Prompt:
Leaving the pictures aside, repeat every line below exactly.
------------
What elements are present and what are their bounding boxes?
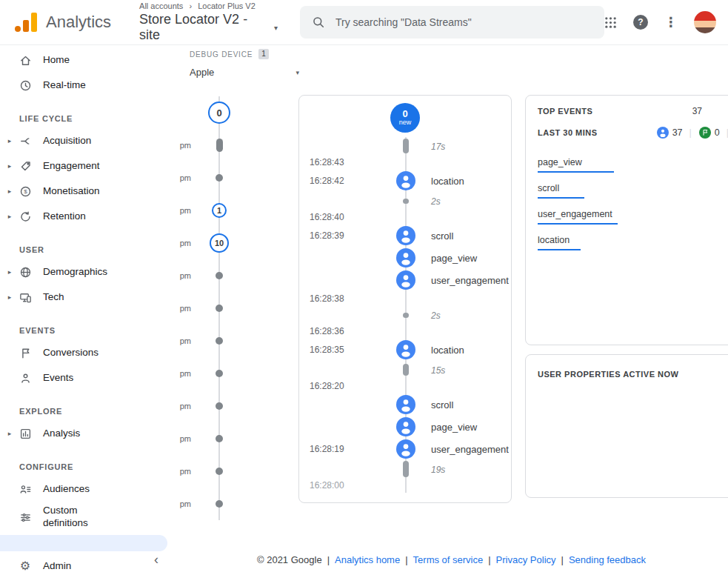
acquisition-icon — [18, 133, 33, 148]
collapse-sidebar-icon[interactable]: ‹ — [154, 552, 158, 568]
top-event-row[interactable]: scroll — [538, 181, 728, 199]
search-bar[interactable] — [300, 6, 604, 39]
sidebar-item-realtime[interactable]: Real-time — [0, 73, 175, 98]
expand-arrow-icon[interactable]: ▸ — [4, 187, 15, 195]
expand-arrow-icon[interactable]: ▸ — [4, 213, 15, 220]
top-event-label[interactable]: page_view — [538, 157, 582, 167]
event-person-icon[interactable] — [396, 439, 415, 459]
stream-row: 17s — [299, 137, 511, 155]
sidebar-item-engagement[interactable]: ▸ Engagement — [0, 153, 175, 179]
minute-row[interactable]: pm — [175, 292, 243, 325]
minute-row[interactable]: pm — [175, 390, 243, 422]
event-person-icon[interactable] — [396, 171, 415, 190]
new-events-badge[interactable]: 0 new — [390, 103, 420, 133]
expand-arrow-icon[interactable]: ▸ — [4, 430, 15, 437]
minute-row[interactable]: pm — [175, 455, 243, 488]
sidebar-item-debugview-selected[interactable] — [0, 535, 167, 551]
breadcrumb-account[interactable]: Locator Plus V2 — [198, 1, 256, 10]
minute-row[interactable]: 0 — [175, 96, 243, 129]
sidebar-section-configure: CONFIGURE — [0, 446, 175, 476]
sidebar-item-monetisation[interactable]: ▸ $ Monetisation — [0, 179, 175, 204]
expand-arrow-icon[interactable]: ▸ — [4, 268, 15, 276]
minute-count-ring[interactable]: 0 — [208, 102, 230, 124]
debug-device-select[interactable]: Apple ▾ — [190, 67, 299, 78]
minute-row[interactable]: pm — [175, 259, 243, 292]
stream-event-label[interactable]: location — [431, 176, 464, 187]
expand-arrow-icon[interactable]: ▸ — [4, 162, 15, 170]
sidebar-item-events[interactable]: Events — [0, 365, 175, 390]
retention-icon — [18, 209, 33, 224]
stream-row: 16:28:42 location — [299, 170, 511, 192]
stream-row: 16:28:19 user_engagement — [299, 438, 511, 460]
top-event-row[interactable]: user_engagement — [538, 207, 728, 225]
event-person-icon[interactable] — [396, 395, 415, 414]
apps-grid-icon[interactable] — [604, 16, 617, 29]
stream-row: 16:28:35 location — [299, 339, 511, 361]
minute-count-ring[interactable]: 1 — [212, 203, 227, 218]
avatar[interactable] — [694, 11, 716, 33]
event-person-icon[interactable] — [396, 248, 415, 267]
analytics-logo-icon[interactable] — [13, 9, 40, 36]
sidebar-item-acquisition[interactable]: ▸ Acquisition — [0, 128, 175, 153]
sidebar-item-audiences[interactable]: Audiences — [0, 476, 175, 502]
minute-row[interactable]: pm 10 — [175, 227, 243, 259]
tag-icon — [18, 159, 33, 173]
footer-link[interactable]: Sending feedback — [569, 554, 646, 565]
event-person-icon[interactable] — [396, 270, 415, 290]
footer-link[interactable]: Analytics home — [335, 554, 400, 565]
more-vert-icon[interactable]: ⋮ — [664, 14, 678, 30]
tune-icon — [18, 510, 33, 525]
top-event-row[interactable]: page_view — [538, 155, 728, 173]
footer-link[interactable]: Terms of service — [413, 554, 484, 565]
minute-dot-marker — [216, 468, 223, 475]
property-switcher[interactable]: Store Locator V2 - site ▾ — [139, 12, 278, 43]
event-person-icon[interactable] — [396, 226, 415, 245]
minute-count-ring[interactable]: 10 — [210, 233, 229, 253]
minute-row[interactable]: pm — [175, 162, 243, 194]
event-person-icon[interactable] — [396, 417, 415, 436]
event-person-icon[interactable] — [396, 340, 415, 359]
minute-label: pm — [175, 369, 191, 378]
sidebar-item-retention[interactable]: ▸ Retention — [0, 204, 175, 229]
help-icon[interactable]: ? — [633, 15, 648, 30]
sidebar-item-conversions[interactable]: Conversions — [0, 340, 175, 365]
minute-row[interactable]: pm — [175, 325, 243, 357]
stream-event-label[interactable]: user_engagement — [431, 444, 509, 455]
conversions-count-icon — [699, 127, 711, 139]
breadcrumb-all-accounts[interactable]: All accounts — [139, 1, 183, 10]
top-event-row[interactable]: location — [538, 233, 728, 250]
top-events-total: 37 — [692, 106, 702, 116]
debug-device-selected-value: Apple — [190, 67, 214, 78]
stream-timestamp: 16:28:40 — [310, 212, 388, 222]
minute-row[interactable]: pm — [175, 357, 243, 390]
stream-event-label[interactable]: page_view — [431, 253, 477, 264]
sidebar-item-admin[interactable]: ⚙ Admin — [0, 554, 175, 575]
minute-row[interactable]: pm — [175, 488, 243, 520]
footer-link[interactable]: Privacy Policy — [496, 554, 556, 565]
sidebar-item-custom-definitions[interactable]: Custom definitions — [0, 502, 175, 533]
top-event-label[interactable]: scroll — [538, 183, 559, 193]
stream-event-label[interactable]: scroll — [431, 399, 453, 411]
sidebar-item-home[interactable]: Home — [0, 47, 175, 73]
top-event-label[interactable]: location — [538, 235, 570, 245]
minute-label: pm — [175, 434, 191, 443]
expand-arrow-icon[interactable]: ▸ — [4, 293, 15, 301]
sidebar-item-demographics[interactable]: ▸ Demographics — [0, 259, 175, 285]
sidebar-section-explore: EXPLORE — [0, 390, 175, 421]
stream-event-label[interactable]: scroll — [431, 230, 453, 242]
top-event-label[interactable]: user_engagement — [538, 209, 612, 219]
expand-arrow-icon[interactable]: ▸ — [4, 137, 15, 144]
gear-icon: ⚙ — [18, 559, 33, 574]
devices-icon — [18, 290, 33, 305]
minute-dot-marker — [216, 337, 223, 345]
sidebar-item-tech[interactable]: ▸ Tech — [0, 285, 175, 310]
minute-row[interactable]: pm — [175, 422, 243, 455]
sidebar-item-analysis[interactable]: ▸ Analysis — [0, 421, 175, 446]
stream-event-label[interactable]: user_engagement — [431, 275, 509, 286]
search-input[interactable] — [334, 16, 604, 29]
stream-event-label[interactable]: page_view — [431, 422, 477, 433]
minute-row[interactable]: pm — [175, 129, 243, 162]
minute-row[interactable]: pm 1 — [175, 194, 243, 227]
stream-event-label[interactable]: location — [431, 345, 464, 356]
app-name[interactable]: Analytics — [46, 13, 111, 32]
------------
Your solution:
What elements are present and what are their bounding boxes?
acquisition-icon — [18, 133, 33, 148]
collapse-sidebar-icon[interactable]: ‹ — [154, 552, 158, 568]
top-event-row[interactable]: scroll — [538, 181, 728, 199]
search-bar[interactable] — [300, 6, 604, 39]
sidebar-item-realtime[interactable]: Real-time — [0, 73, 175, 98]
expand-arrow-icon[interactable]: ▸ — [4, 187, 15, 195]
expand-arrow-icon[interactable]: ▸ — [4, 213, 15, 220]
top-event-label[interactable]: page_view — [538, 157, 582, 167]
event-person-icon[interactable] — [396, 439, 415, 459]
stream-row: 17s — [299, 137, 511, 155]
sidebar-item-engagement[interactable]: ▸ Engagement — [0, 153, 175, 179]
minute-row[interactable]: pm — [175, 292, 243, 325]
minute-row[interactable]: pm — [175, 390, 243, 422]
event-person-icon[interactable] — [396, 171, 415, 190]
new-events-badge[interactable]: 0 new — [390, 103, 420, 133]
expand-arrow-icon[interactable]: ▸ — [4, 430, 15, 437]
minute-row[interactable]: pm — [175, 455, 243, 488]
sidebar-item-debugview-selected[interactable] — [0, 535, 167, 551]
breadcrumb-account[interactable]: Locator Plus V2 — [198, 1, 256, 10]
minute-row[interactable]: 0 — [175, 96, 243, 129]
sidebar-section-configure: CONFIGURE — [0, 446, 175, 476]
sidebar-item-monetisation[interactable]: ▸ $ Monetisation — [0, 179, 175, 204]
expand-arrow-icon[interactable]: ▸ — [4, 268, 15, 276]
minute-count-ring[interactable]: 0 — [208, 102, 230, 124]
debug-device-select[interactable]: Apple ▾ — [190, 67, 299, 78]
minute-row[interactable]: pm — [175, 259, 243, 292]
stream-event-label[interactable]: location — [431, 176, 464, 187]
expand-arrow-icon[interactable]: ▸ — [4, 162, 15, 170]
sidebar-item-events[interactable]: Events — [0, 365, 175, 390]
retention-icon — [18, 209, 33, 224]
stream-row: 16:28:42 location — [299, 170, 511, 192]
stream-row: 16:28:19 user_engagement — [299, 438, 511, 460]
top-event-row[interactable]: user_engagement — [538, 207, 728, 225]
event-person-icon[interactable] — [396, 395, 415, 414]
apps-grid-icon[interactable] — [604, 16, 617, 29]
stream-row: 16:28:35 location — [299, 339, 511, 361]
minute-count-ring[interactable]: 1 — [212, 203, 227, 218]
avatar[interactable] — [694, 11, 716, 33]
event-person-icon[interactable] — [396, 248, 415, 267]
analytics-logo-icon[interactable] — [13, 9, 40, 36]
sidebar-item-acquisition[interactable]: ▸ Acquisition — [0, 128, 175, 153]
sidebar-item-audiences[interactable]: Audiences — [0, 476, 175, 502]
minute-row[interactable]: pm 10 — [175, 227, 243, 259]
tag-icon — [18, 159, 33, 173]
footer-link[interactable]: Sending feedback — [569, 554, 646, 565]
event-person-icon[interactable] — [396, 270, 415, 290]
footer-link[interactable]: Analytics home — [335, 554, 400, 565]
more-vert-icon[interactable]: ⋮ — [664, 14, 678, 30]
tune-icon — [18, 510, 33, 525]
top-event-row[interactable]: page_view — [538, 155, 728, 173]
footer-link[interactable]: Terms of service — [413, 554, 484, 565]
minute-dot-marker — [216, 468, 223, 475]
property-switcher[interactable]: Store Locator V2 - site ▾ — [139, 12, 278, 43]
event-person-icon[interactable] — [396, 226, 415, 245]
minute-count-ring[interactable]: 10 — [210, 233, 229, 253]
minute-row[interactable]: pm — [175, 162, 243, 194]
event-person-icon[interactable] — [396, 417, 415, 436]
event-person-icon[interactable] — [396, 340, 415, 359]
minute-label: pm — [175, 369, 191, 378]
sidebar-item-retention[interactable]: ▸ Retention — [0, 204, 175, 229]
help-icon[interactable]: ? — [633, 15, 648, 30]
sidebar-item-conversions[interactable]: Conversions — [0, 340, 175, 365]
minute-row[interactable]: pm — [175, 325, 243, 357]
stream-event-label[interactable]: user_engagement — [431, 444, 509, 455]
conversions-count-icon — [699, 127, 711, 139]
breadcrumb-all-accounts[interactable]: All accounts — [139, 1, 183, 10]
top-event-row[interactable]: location — [538, 233, 728, 250]
top-events-total: 37 — [692, 106, 702, 116]
debug-device-selected-value: Apple — [190, 67, 214, 78]
stream-timestamp: 16:28:40 — [310, 212, 388, 222]
minute-row[interactable]: pm — [175, 357, 243, 390]
stream-event-label[interactable]: page_view — [431, 253, 477, 264]
sidebar-item-admin[interactable]: ⚙ Admin — [0, 554, 175, 575]
minute-row[interactable]: pm — [175, 488, 243, 520]
footer-link[interactable]: Privacy Policy — [496, 554, 556, 565]
sidebar-item-custom-definitions[interactable]: Custom definitions — [0, 502, 175, 533]
top-event-label[interactable]: scroll — [538, 183, 559, 193]
stream-event-label[interactable]: scroll — [431, 399, 453, 411]
sidebar-item-home[interactable]: Home — [0, 47, 175, 73]
top-event-label[interactable]: location — [538, 235, 570, 245]
minute-label: pm — [175, 434, 191, 443]
expand-arrow-icon[interactable]: ▸ — [4, 293, 15, 301]
sidebar-item-demographics[interactable]: ▸ Demographics — [0, 259, 175, 285]
sidebar-section-explore: EXPLORE — [0, 390, 175, 421]
stream-event-label[interactable]: scroll — [431, 230, 453, 242]
top-event-label[interactable]: user_engagement — [538, 209, 612, 219]
expand-arrow-icon[interactable]: ▸ — [4, 137, 15, 144]
gear-icon: ⚙ — [18, 559, 33, 574]
devices-icon — [18, 290, 33, 305]
minute-dot-marker — [216, 337, 223, 345]
sidebar-item-tech[interactable]: ▸ Tech — [0, 285, 175, 310]
minute-row[interactable]: pm — [175, 422, 243, 455]
sidebar-item-analysis[interactable]: ▸ Analysis — [0, 421, 175, 446]
stream-event-label[interactable]: user_engagement — [431, 275, 509, 286]
search-input[interactable] — [334, 16, 604, 29]
stream-event-label[interactable]: page_view — [431, 422, 477, 433]
minute-row[interactable]: pm — [175, 129, 243, 162]
minute-row[interactable]: pm 1 — [175, 194, 243, 227]
stream-event-label[interactable]: location — [431, 345, 464, 356]
app-name[interactable]: Analytics — [46, 13, 111, 32]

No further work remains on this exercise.